長時間労働規制強化が「サビ残」誘発しないか
「電通過労自死事件」では、「語るべき7つのこと」を挙げている。そのひとつが「顧客や取引先、社内の他部署からの過剰な依頼にどう対応するのか」だ。亡くなった女性が働いていた広告業界の特殊性もあるかもしれない。だが筆者は「日本は消費者を含めてお客さんの言いなりになりすぎている」とズバリ切り込む。
批判の対象となった、いわゆる電通「鬼十則」に責任転嫁するのではなく、「いかに労働環境を改善するのか、取引先も含めて作り上げられている過重労働をどうするか。その議論が先だ」と主張した。
政府の「働き方改革」では、特に長時間労働是正に関する問題点として、その原因となる「業務量」「仕事の任せ方」に踏み込まない点を挙げる。これは改革ではなく「改善」にとどまっているというのだ。

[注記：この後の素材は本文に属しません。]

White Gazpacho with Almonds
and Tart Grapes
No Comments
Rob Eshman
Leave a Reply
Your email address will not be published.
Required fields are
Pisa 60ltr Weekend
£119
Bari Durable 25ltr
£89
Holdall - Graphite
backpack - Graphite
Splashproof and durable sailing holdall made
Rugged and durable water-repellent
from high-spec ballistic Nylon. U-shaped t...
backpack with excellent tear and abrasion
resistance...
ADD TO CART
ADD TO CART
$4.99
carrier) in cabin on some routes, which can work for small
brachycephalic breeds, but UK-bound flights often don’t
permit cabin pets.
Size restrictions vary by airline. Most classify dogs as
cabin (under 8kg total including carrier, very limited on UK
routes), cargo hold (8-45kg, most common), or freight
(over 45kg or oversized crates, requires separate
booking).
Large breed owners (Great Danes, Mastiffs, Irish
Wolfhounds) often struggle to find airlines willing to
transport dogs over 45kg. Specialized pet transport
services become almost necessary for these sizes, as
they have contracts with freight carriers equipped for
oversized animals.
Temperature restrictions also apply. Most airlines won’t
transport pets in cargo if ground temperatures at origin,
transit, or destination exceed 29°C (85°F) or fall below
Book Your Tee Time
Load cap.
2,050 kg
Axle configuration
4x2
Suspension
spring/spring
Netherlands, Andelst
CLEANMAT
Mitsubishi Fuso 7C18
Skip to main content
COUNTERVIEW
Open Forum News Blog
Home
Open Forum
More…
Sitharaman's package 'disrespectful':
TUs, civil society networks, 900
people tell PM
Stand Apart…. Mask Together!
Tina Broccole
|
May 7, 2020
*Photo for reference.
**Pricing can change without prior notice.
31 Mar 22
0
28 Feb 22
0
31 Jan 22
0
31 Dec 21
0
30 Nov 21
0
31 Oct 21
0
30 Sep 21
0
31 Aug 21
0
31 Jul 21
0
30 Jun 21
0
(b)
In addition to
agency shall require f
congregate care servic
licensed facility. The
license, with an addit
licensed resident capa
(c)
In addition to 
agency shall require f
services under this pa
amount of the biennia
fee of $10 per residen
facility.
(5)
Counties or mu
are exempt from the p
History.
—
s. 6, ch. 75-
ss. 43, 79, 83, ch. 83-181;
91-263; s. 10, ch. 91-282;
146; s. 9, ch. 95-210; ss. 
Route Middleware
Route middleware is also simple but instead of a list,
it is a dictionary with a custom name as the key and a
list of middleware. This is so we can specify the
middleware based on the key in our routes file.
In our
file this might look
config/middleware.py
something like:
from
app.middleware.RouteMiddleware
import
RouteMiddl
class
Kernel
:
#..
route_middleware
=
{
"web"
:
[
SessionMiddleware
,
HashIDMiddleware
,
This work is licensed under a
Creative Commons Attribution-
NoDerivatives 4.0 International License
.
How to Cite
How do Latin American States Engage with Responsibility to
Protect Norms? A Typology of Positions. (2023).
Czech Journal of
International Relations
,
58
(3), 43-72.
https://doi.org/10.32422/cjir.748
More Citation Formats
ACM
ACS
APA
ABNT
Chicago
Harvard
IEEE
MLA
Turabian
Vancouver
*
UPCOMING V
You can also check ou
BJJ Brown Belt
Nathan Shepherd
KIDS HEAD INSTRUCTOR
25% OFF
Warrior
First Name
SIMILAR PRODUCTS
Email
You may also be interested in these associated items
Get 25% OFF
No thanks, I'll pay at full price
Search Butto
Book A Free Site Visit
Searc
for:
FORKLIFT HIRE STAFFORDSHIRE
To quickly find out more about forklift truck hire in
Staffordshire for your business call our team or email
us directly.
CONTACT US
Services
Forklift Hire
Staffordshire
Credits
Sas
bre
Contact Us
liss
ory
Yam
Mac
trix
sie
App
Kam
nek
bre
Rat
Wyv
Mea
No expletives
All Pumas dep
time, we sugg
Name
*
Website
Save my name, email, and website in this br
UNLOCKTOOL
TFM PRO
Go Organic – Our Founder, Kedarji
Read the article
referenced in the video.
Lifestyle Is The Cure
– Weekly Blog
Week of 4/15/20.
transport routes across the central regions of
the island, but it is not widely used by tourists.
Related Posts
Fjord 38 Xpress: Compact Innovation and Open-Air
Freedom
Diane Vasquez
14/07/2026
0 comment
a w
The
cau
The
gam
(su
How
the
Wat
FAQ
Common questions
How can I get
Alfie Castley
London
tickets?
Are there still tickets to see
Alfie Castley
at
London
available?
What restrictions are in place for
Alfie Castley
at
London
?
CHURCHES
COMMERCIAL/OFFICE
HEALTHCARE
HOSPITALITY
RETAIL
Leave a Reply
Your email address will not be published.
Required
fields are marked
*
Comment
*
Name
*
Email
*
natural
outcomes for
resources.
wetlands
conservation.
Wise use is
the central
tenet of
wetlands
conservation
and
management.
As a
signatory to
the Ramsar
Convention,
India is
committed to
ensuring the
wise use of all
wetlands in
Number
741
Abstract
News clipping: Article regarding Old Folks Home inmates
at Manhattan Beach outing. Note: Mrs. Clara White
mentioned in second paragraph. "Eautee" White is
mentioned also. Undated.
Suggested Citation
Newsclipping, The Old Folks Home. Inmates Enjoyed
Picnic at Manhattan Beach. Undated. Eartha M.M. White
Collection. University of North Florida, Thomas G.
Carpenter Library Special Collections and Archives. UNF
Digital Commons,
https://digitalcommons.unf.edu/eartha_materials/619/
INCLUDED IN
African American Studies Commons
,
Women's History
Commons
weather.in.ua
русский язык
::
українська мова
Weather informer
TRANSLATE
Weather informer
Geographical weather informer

また長時間労働の規制を強化することで、かえってサービス残業が誘発されるのではないかと危惧する。
筆者は現在、千葉商科大国際教養学部で教鞭をふるうが、以前はリクルートやバンダイといった企業に勤務し、若手のころは休日出勤や月平均80時間の残業を何年も経験している。
自らの長時間労働体験に基づいた視点や提言が、本書では随所にちりばめられている。